Dominik Witczak: Tak wysoko wygrane sety zdarzają się naprawdę rzadko

WP SportoweFakty / Roksana Bibiela
WP SportoweFakty / Roksana Bibiela

ZAKSA Kędzierzyn-Koźle w meczu 10. kolejki PlusLigi pokonała AZS Częstochowa u siebie w trzech setach. Pierwszego z nich gospodarze wygrali do 11.

Pokonując rywali spod Jasnej Góry za trzy punkty podopieczni trenera Ferdinando De Giorgiego zrealizowali plan. ZAKSA Kędzierzyn-Koźle spotkanie rozpoczęła mocnym akcentem, wygrywając pierwszą partię do 11.
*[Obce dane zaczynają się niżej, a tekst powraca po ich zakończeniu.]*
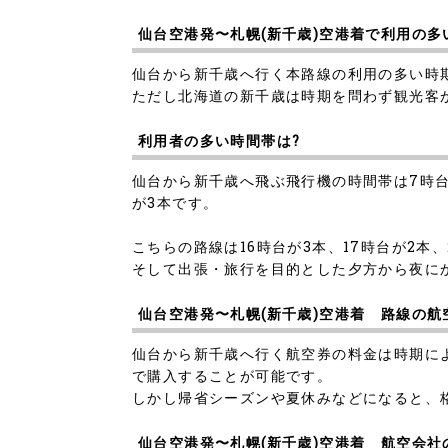
仙台空港発〜札幌(新千歳)空港着で利用の多
仙台から新千歳へ行く本路線の利用の多い時期
ただし北海道の新千歳は時期を問わず観光客
利用者の多い時間帯は?
仙台から新千歳へ飛ぶ飛行機の時間帯は7時台、8
が3本です。
こちらの路線は16時台が3本、17時台が2本
そして出張・旅行を目的とした夕方から夜に
仙台空港発〜札幌(新千歳)空港着 路線の航
仙台から新千歳へ行く航空券の料金は時期によって
で購入することが可能です。
しかし帰省シーズンや夏休みなどになると、格安
仙台空港発〜札幌(新千歳)空港着 航空会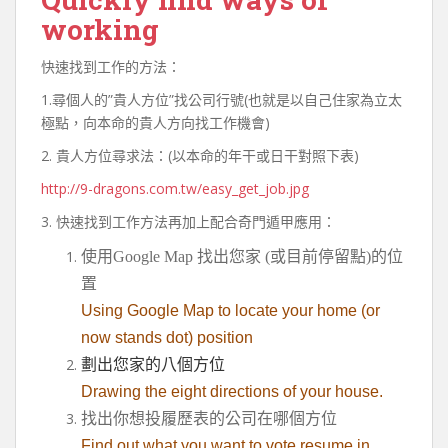
working
快速找到工作的方法：
1.尋個人的”貴人方位”找公司行號(也就是以自己住家為立太
極點，向本命的貴人方向找工作機會)
2. 貴人方位尋求法：(以本命的年干或日干對照下表)
http://9-dragons.com.tw/easy_get_job.jpg
3. 快速找到工作方法再加上配合奇門遁甲應用：
使用Google Map 找出您家 (或目前停留點)的位
置
Using Google Map to locate your home (or
now stands dot) position
劃出您家的八個方位
Drawing the eight directions of your house.
找出你想投履歷表的公司在哪個方位
Find out what you want to vote resume in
O niecodziennym rezultacie mówił po meczu Dominik Witczak. - Tak wysoko wygrane sety zdarzają się naprawdę rzadko. Być może rzeczywiście ten wynik pokazał dystans dzielący nas, a rywala. Myślę, że przede wszystkim sam wynik 3:0 i zagrania w trudnych, sytuacyjnych piłkach pokazały tę różnicę. U nas było kilka sporadycznych błędów, ogólnie na przestrzeni całego spotkania tych pomyłek było dość mało. I to jest powód do radości, jeżeli po meczu możemy zauważyć tylko kilka błędów, a nie kilkanaście czy kilkadziesiąt, bo i takie spotkania się zdarzają. Także przede wszystkim jeżeli mówimy o błędach i jakości wyprowadzanych akcji możemy mówić o występującej różnicy. Z drugiej strony jednak tak powinno być, kiedy mówimy o młodej drużynie, która ma swoje prawa do pomyłek i gdzieś to doświadczenie muszą zbierać. Nie oczekujmy, że będą grać, jak aktualny mistrz Polski - zaznaczył atakujący mistrzów Polski.
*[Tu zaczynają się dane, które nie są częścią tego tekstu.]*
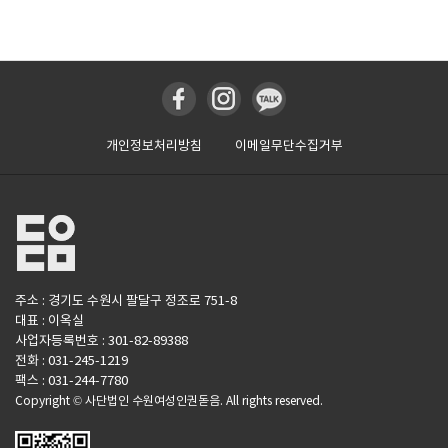
개인정보처리방침
이메일무단수집거부
주소 : 경기도 수원시 팔달구 정조로 751-8
대표 : 이옥실
사업자등록번호 : 301-82-89388
전화 : 031-245-1219
팩스 : 031-244-7780
Copyright © 사단법인 수원여성인권돋음. All rights reserved.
W drugim secie spotkania dość długo zawodnicy AZS Częstochowa zdołali utrzymać grę na styku. W kluczowych momentach siła ataku była jednak po stronie kędzierzynian. - Drużyna z Częstochowy ma dosyć młody skład i często ten młody zespół, kiedy nie jest odpowiednio przyciśnięty, nie ma narzuconego stylu gry przez rywala (jak to miało miejsce w pierwszym secie meczu) szybko się rozkręca. I my faktycznie, po wygranej do 11 w odsłonie premierowej, w kolejnej partii pozwoliliśmy rywalom złapać ten rytm, a oni to wykorzystali i zaczęli grać skuteczniej - o lepszym momencie gry akademików mówił Witczak.

- Na szczęście było to w połowie seta i końcówkę rozstrzygnęliśmy już na swoją korzyść. Myślę, że to wszystko było widać już w trzeciej partii, gdzie od początku koncentracja z naszej strony była odpowiednio. Graliśmy twardo punkt za punkt, a kiedy była okazja to wykorzystywaliśmy kontry i to nam dało tak naprawdę spokojną przewagę już do końca - dodał.
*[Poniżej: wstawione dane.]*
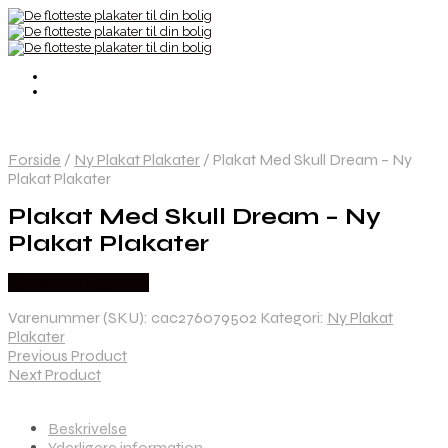
Forside
/
Ny Plakat Plakater
/
Plakat Med Skull Dream – Ny
Plakat Plakater
Plakat Med Skull Dream – Ny
Plakat Plakater
Købes hos Nyplakat
Varenummer (SKU):
cac276079502
Kategori:
Ny Plakat
Plakater
Previous Product
Next Product
Beskrivelse
Yderligere information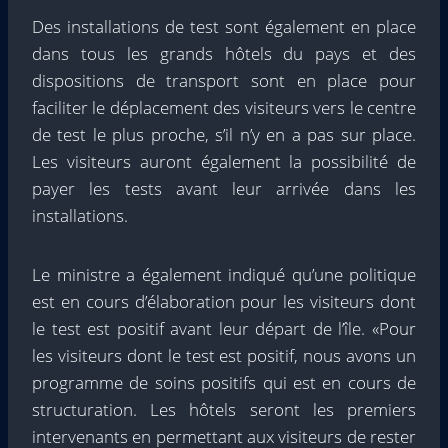
Des installations de test sont également en place
dans tous les grands hôtels du pays et des
dispositions de transport sont en place pour
faciliter le déplacement des visiteurs vers le centre
de test le plus proche, s’il n’y en a pas sur place.
Les visiteurs auront également la possibilité de
payer les tests avant leur arrivée dans les
installations.
Le ministre a également indiqué qu’une politique
est en cours d’élaboration pour les visiteurs dont
le test est positif avant leur départ de l’île. «Pour
les visiteurs dont le test est positif, nous avons un
programme de soins positifs qui est en cours de
structuration. Les hôtels seront les premiers
intervenants en permettant aux visiteurs de rester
W tym meczu Witczak obserwował poczynania swoich kolegów z boku, całe spotkanie rozegrał natomiast Grzegorz Bociek. - Wiadomo, że jest Dawid Konarski, który jest w tej chwili chyba w najlepszej dyspozycji i to on gra te trudniejsze mecze. Teraz szansę dostał Grzesiu Bociek i z tej możliwości bardzo dobrze skorzystał. Ja, jak każdy w tej drużynie, jeżeli będę miał okazję będę starał się grać jak najlepiej, jeżeli nie - będę ciężko pracował, aby tę szansę otrzymać. Tutaj każdy robi swoje i nie mamy z tym problemów - podsumował zawodnik.